:: EXERCISE BRIEF ::
Among the lines of the material below, how many carry the word "Lieferketten"? Only the number is wanted.

==== DATA FOR THE TASK ====

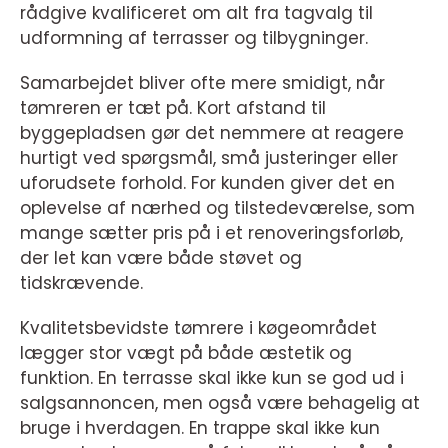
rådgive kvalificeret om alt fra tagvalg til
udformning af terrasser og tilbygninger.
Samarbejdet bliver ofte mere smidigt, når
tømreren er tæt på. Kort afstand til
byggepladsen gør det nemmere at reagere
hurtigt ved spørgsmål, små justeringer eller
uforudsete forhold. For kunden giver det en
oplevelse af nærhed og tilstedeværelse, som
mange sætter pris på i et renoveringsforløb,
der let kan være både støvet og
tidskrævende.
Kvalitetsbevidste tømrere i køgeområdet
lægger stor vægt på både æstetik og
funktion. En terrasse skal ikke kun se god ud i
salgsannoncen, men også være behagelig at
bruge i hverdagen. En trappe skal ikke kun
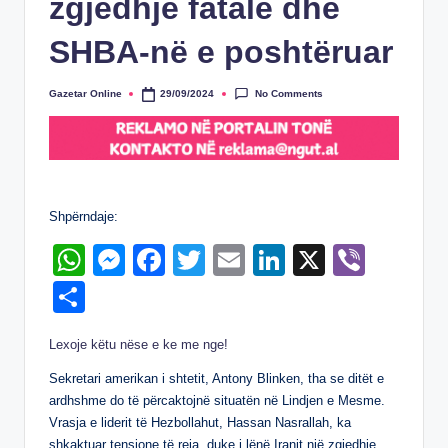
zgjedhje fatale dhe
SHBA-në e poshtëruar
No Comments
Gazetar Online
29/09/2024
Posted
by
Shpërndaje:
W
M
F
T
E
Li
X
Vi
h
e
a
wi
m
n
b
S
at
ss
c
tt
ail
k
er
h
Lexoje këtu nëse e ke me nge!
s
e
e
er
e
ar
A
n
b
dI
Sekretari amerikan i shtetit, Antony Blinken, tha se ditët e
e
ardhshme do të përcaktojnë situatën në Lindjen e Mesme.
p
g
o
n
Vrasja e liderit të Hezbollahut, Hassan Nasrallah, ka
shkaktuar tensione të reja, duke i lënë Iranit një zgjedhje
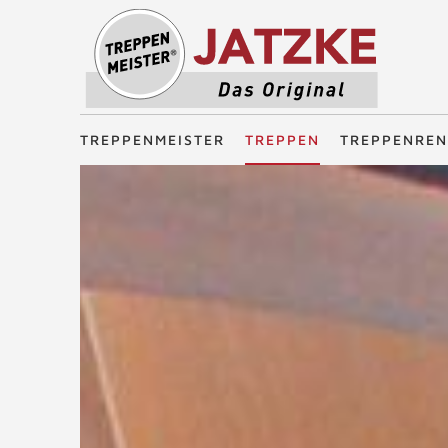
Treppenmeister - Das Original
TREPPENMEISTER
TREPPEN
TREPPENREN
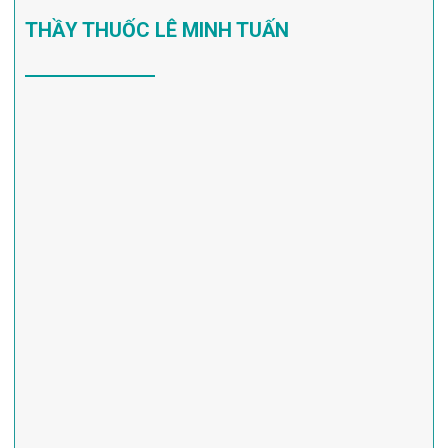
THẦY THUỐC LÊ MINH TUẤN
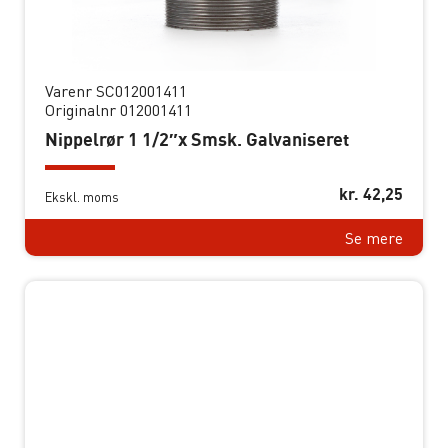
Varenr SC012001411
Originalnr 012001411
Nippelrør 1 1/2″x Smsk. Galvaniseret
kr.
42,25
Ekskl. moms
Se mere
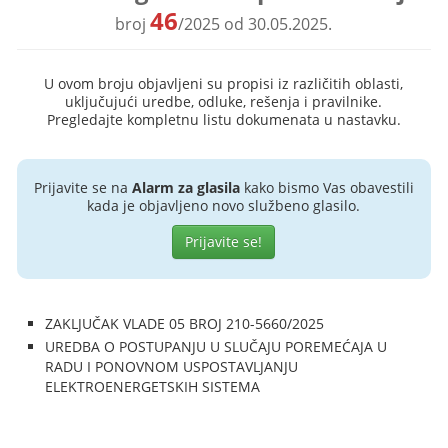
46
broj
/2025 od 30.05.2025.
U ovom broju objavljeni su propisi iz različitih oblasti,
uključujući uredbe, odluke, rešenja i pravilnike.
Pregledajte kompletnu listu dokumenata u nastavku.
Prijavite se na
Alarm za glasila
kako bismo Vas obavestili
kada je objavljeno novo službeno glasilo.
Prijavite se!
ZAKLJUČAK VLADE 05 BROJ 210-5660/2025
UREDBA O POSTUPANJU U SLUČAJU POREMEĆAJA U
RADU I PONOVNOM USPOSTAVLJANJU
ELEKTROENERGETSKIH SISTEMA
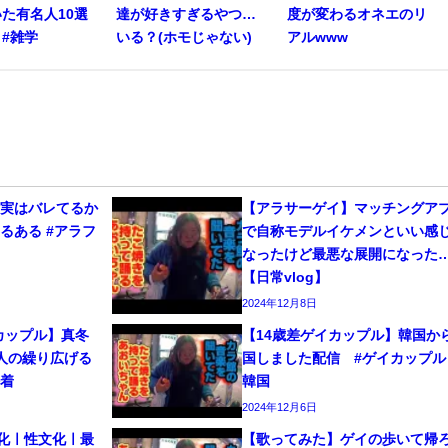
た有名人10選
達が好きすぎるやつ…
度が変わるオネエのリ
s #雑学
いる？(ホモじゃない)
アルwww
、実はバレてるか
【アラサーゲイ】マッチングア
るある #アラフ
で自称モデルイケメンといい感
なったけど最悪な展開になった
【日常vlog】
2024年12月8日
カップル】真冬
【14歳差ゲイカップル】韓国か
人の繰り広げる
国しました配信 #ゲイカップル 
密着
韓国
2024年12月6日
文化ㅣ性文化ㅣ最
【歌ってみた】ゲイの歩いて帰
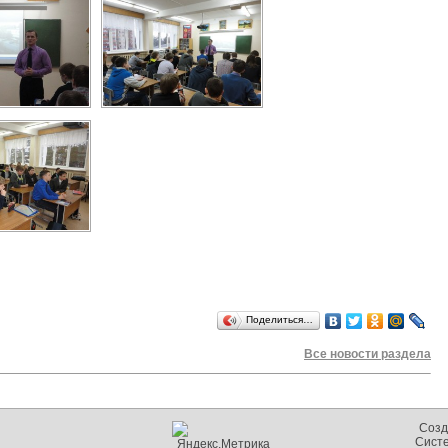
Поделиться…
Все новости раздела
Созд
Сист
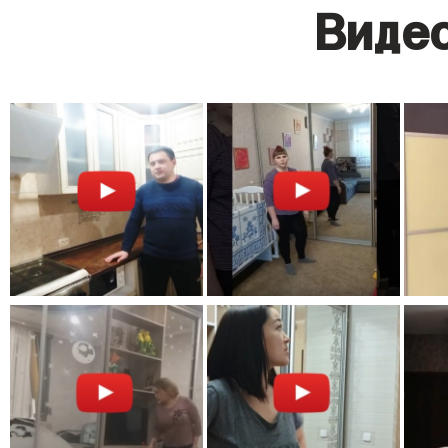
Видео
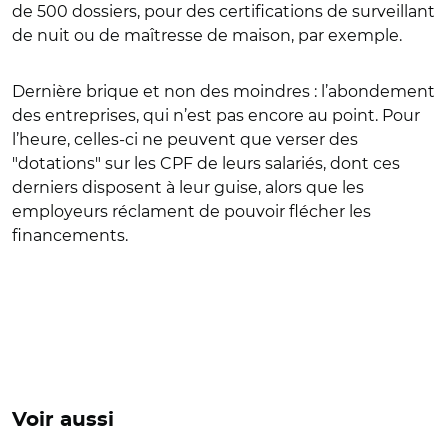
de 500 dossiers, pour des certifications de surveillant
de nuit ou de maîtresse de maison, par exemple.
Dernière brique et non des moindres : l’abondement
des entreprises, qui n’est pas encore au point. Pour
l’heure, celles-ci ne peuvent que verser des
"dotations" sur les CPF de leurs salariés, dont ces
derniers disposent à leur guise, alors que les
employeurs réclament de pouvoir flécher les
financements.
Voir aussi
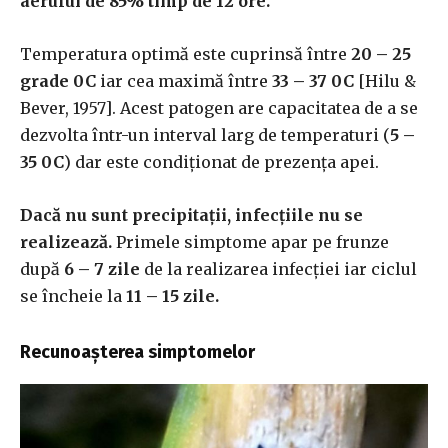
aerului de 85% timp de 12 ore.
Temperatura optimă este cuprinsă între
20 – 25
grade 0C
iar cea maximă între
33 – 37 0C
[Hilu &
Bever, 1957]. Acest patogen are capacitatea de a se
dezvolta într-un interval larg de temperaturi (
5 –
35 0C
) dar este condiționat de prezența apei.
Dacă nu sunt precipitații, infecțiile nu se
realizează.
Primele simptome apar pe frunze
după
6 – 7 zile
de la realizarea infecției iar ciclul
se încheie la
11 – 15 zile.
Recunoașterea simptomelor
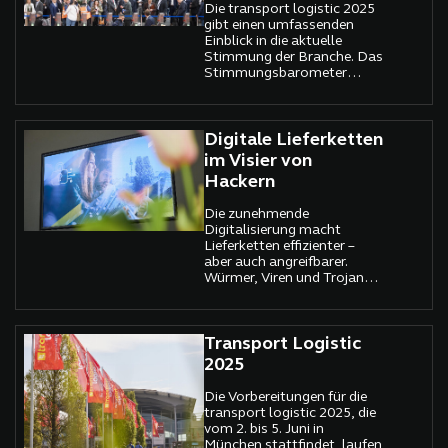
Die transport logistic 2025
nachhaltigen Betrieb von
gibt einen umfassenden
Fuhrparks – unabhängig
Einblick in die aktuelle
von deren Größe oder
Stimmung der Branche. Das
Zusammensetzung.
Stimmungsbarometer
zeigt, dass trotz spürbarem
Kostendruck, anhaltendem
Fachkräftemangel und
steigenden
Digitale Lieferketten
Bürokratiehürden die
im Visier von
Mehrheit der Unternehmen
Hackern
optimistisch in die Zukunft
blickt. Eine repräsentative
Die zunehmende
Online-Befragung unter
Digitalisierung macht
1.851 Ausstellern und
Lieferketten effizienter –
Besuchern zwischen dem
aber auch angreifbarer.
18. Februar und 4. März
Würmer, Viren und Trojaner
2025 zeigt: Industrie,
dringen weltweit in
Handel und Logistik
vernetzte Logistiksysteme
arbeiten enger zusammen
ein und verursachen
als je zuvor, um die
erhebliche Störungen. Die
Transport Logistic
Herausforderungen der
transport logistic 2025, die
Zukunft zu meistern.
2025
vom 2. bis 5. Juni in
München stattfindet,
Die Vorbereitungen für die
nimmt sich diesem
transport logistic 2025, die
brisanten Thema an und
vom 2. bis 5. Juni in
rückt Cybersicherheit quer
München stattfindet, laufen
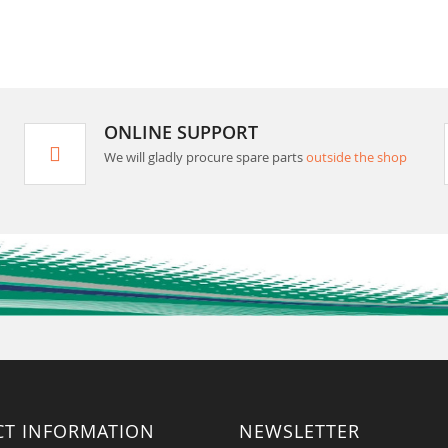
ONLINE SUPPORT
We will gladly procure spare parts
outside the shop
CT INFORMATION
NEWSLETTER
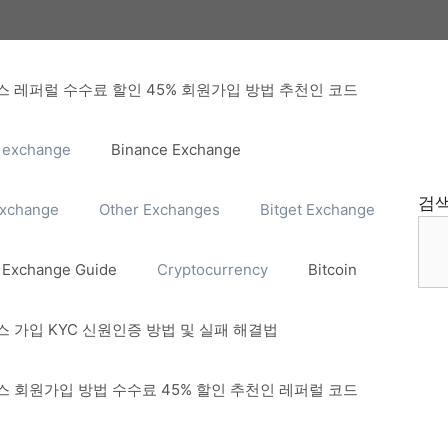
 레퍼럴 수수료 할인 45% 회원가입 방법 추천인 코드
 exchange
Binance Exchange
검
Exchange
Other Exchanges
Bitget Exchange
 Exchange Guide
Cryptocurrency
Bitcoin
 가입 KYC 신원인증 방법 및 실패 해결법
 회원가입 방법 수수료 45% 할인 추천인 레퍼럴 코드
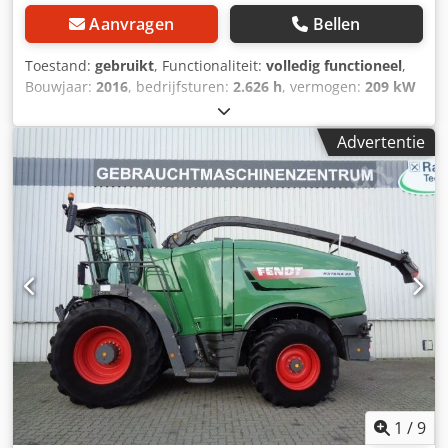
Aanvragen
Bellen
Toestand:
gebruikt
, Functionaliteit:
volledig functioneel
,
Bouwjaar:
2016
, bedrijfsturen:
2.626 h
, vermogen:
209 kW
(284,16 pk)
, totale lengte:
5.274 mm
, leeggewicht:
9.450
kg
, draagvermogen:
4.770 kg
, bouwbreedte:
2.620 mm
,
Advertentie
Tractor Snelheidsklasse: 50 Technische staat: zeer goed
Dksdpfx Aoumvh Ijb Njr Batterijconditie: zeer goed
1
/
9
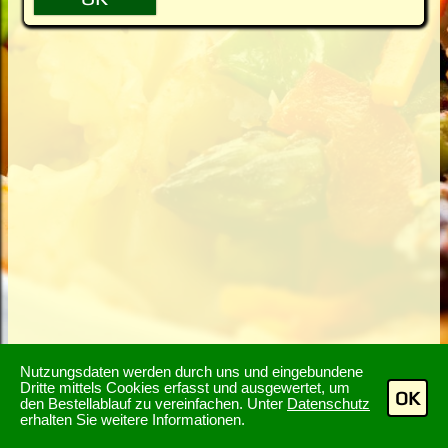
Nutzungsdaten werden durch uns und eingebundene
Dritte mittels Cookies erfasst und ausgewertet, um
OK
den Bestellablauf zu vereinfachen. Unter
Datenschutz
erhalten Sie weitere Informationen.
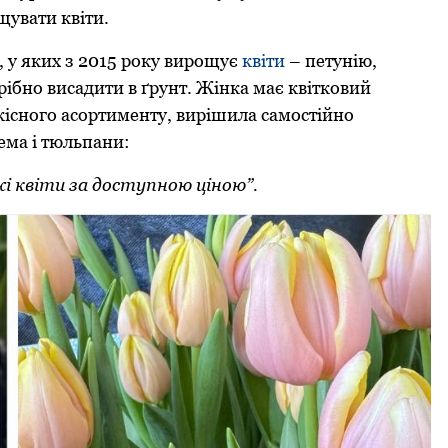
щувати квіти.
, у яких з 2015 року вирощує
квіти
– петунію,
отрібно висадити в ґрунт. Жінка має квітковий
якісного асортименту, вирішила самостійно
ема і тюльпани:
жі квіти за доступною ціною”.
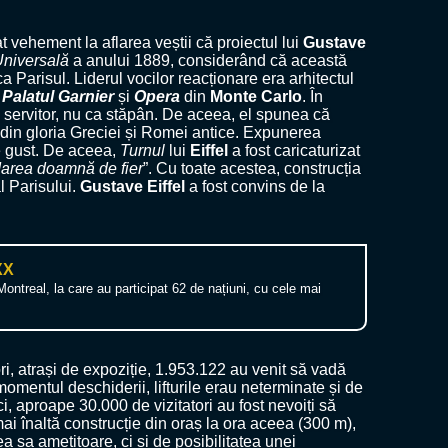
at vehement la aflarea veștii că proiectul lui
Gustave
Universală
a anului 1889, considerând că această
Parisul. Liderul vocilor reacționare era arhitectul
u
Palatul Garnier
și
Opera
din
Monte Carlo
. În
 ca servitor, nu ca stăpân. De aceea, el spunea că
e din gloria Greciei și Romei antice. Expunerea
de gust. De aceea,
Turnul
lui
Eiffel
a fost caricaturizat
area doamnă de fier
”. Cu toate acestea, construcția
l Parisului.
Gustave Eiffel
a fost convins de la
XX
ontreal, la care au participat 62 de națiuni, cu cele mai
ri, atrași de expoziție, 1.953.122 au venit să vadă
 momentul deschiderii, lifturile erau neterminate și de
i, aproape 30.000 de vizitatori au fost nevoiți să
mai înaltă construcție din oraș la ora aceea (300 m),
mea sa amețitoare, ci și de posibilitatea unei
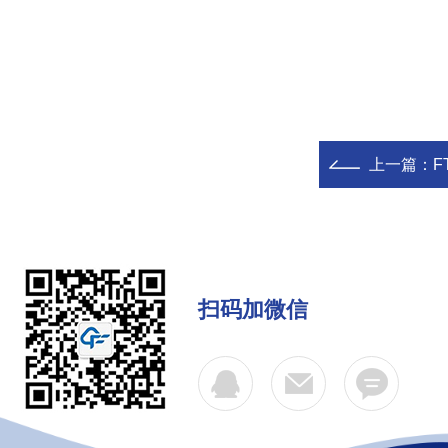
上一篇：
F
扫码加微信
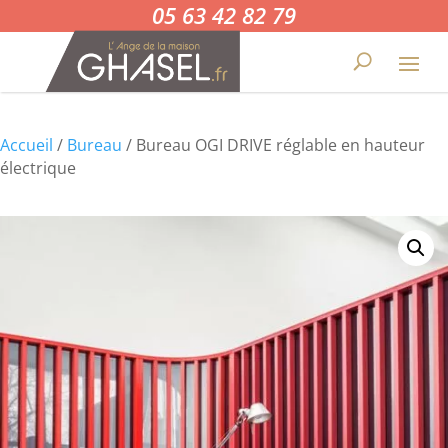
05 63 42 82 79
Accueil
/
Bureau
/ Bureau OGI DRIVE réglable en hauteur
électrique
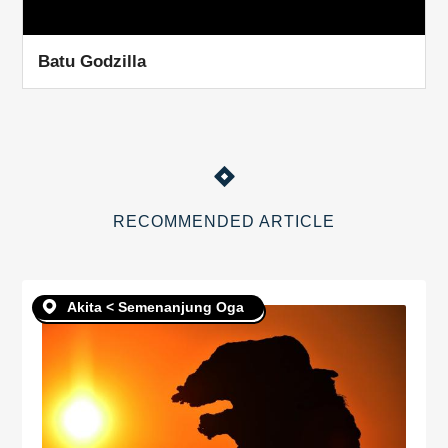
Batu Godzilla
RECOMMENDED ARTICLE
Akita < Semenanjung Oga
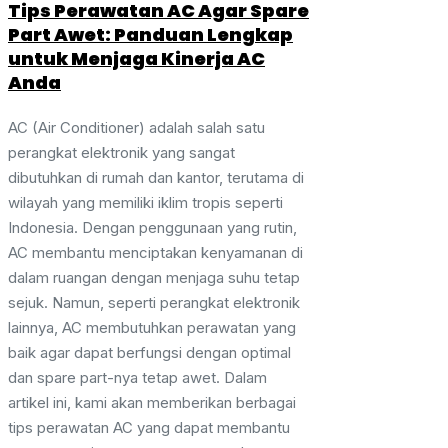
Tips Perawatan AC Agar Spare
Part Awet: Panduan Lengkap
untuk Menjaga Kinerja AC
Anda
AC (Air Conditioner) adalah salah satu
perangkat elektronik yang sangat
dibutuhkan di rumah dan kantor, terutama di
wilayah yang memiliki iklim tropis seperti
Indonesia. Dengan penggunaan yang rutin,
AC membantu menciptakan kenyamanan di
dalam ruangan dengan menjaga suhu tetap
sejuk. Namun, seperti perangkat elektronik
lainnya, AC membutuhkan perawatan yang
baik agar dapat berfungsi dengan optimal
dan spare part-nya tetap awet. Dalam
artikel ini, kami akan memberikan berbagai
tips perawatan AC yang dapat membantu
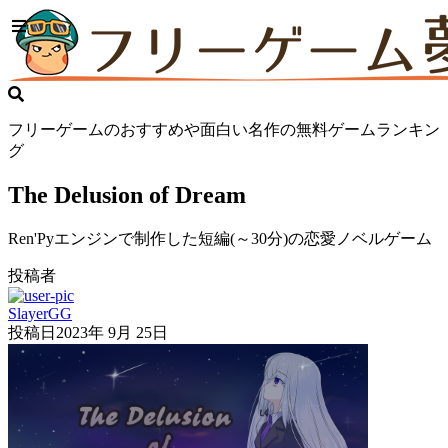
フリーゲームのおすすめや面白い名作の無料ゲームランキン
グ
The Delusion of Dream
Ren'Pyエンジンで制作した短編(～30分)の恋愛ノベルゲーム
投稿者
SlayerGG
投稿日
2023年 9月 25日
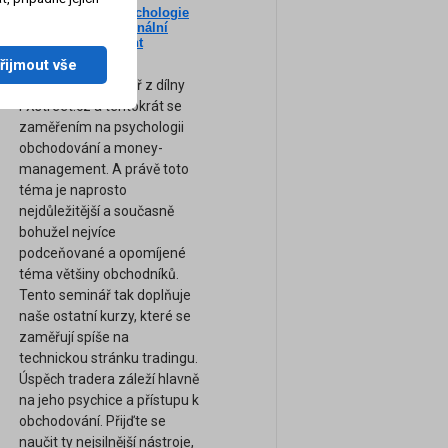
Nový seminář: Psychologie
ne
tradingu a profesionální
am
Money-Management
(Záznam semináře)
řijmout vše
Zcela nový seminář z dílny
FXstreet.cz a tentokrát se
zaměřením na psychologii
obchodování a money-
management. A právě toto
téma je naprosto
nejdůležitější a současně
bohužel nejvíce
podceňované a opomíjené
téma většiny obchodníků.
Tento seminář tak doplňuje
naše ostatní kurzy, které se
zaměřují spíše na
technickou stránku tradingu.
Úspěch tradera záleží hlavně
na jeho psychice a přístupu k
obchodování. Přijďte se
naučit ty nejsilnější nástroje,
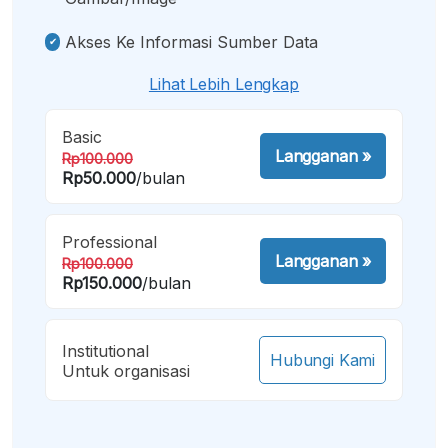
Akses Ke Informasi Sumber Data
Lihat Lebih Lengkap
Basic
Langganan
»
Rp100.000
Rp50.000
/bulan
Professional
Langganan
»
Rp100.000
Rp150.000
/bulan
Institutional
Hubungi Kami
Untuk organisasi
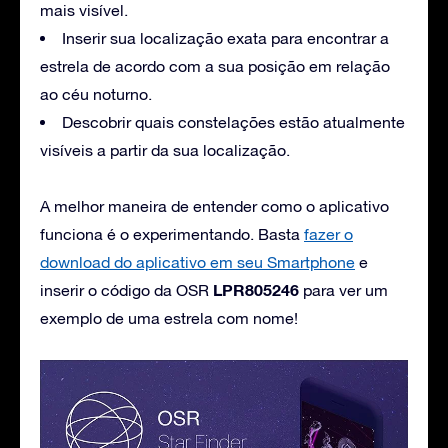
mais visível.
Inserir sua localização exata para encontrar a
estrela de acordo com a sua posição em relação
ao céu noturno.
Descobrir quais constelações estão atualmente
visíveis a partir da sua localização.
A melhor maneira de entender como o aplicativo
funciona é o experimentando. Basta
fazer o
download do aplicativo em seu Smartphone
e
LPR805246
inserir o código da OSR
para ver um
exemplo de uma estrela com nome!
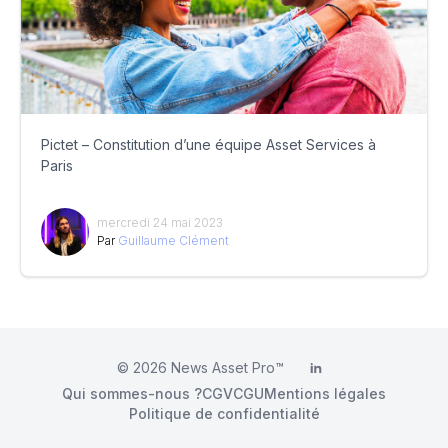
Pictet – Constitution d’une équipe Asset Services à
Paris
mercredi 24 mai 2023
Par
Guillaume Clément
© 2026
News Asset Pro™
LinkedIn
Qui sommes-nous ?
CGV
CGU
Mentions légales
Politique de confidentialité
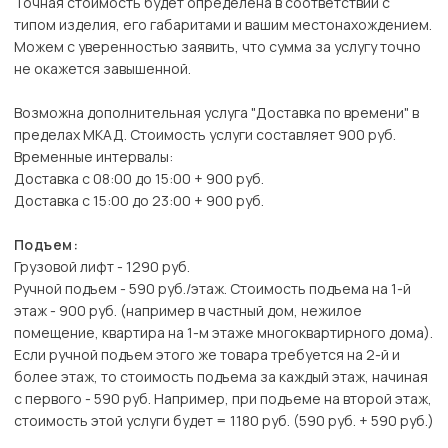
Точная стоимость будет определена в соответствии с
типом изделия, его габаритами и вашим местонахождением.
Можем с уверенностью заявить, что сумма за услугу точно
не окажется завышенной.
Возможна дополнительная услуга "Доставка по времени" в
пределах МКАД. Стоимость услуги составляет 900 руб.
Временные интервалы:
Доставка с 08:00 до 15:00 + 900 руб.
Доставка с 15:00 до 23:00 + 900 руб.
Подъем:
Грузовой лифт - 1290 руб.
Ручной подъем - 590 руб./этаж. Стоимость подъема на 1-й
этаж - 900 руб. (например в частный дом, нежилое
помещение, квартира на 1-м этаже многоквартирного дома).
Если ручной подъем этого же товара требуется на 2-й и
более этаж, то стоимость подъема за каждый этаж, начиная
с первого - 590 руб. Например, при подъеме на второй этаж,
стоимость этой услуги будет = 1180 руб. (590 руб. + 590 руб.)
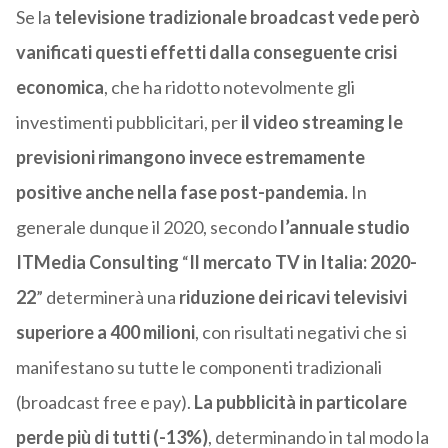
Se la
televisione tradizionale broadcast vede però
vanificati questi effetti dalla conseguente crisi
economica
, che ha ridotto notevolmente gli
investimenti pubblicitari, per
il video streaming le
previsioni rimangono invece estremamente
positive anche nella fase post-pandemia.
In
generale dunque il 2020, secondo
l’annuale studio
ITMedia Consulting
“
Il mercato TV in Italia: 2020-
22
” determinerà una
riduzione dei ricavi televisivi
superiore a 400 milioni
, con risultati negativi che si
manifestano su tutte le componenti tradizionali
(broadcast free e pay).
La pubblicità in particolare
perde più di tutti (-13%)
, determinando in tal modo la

====

:: EXERCISE ANSWER ::
2